While many consumers today equate virtual care visits with Zoom calls or other video conferencing tools, the real advancement in the telehealth space moves beyond second-party platforms to create an interconnected set of technologies, people, and places where virtual health is a distinct component of the healthcare ecosystem. Even patient communications can extend beyond scheduled visits to include emails, text messages, digitally shared records, photo sharing, and more, to promote a more continuous stream of vital communications between consumers and providers. As home health services bring the primary care office to your front door, these virtual tools will grow in importance for physicians and specialists. The prevalence of wearable digital technology, remote monitoring devices, sensors, and AI will further provide an essential data flow, providing continuous intelligence that will enable physicians to keep people well and allowing them to intervene as required through notifications or virtual visit requests.

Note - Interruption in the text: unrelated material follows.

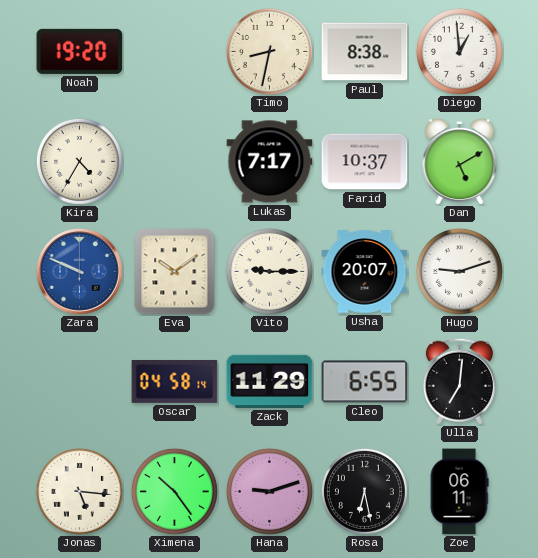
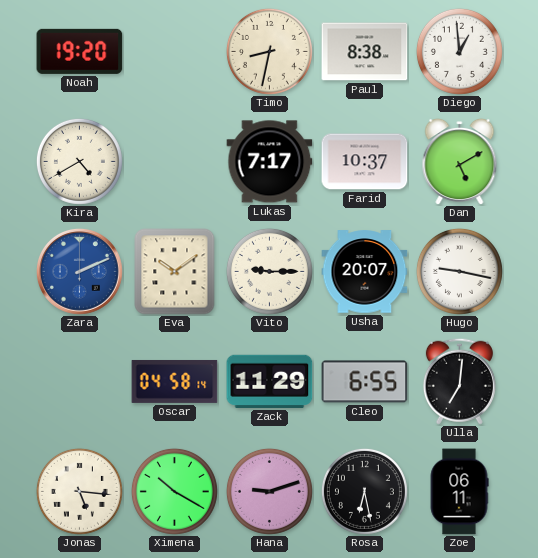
Kira: 4:35 -> 4:40
Zara: 9:49 -> 2:11
Hugo: 9:12 -> 9:17
Ximena: 10:24 -> 10:20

It has become evident that COVID-inspired virtual health has provided the impetus needed to look beyond traditional care models, and it is only the beginning of an exciting new era of a health and wellness relationship model. Creating that model, though, will require the industry to start with the consumer and map the ecosystem around their needs. Above all, healthcare will need to innovate new ways to seamlessly create effective and efficient health experiences both digitally and physically, for today and the future beyond the pandemic.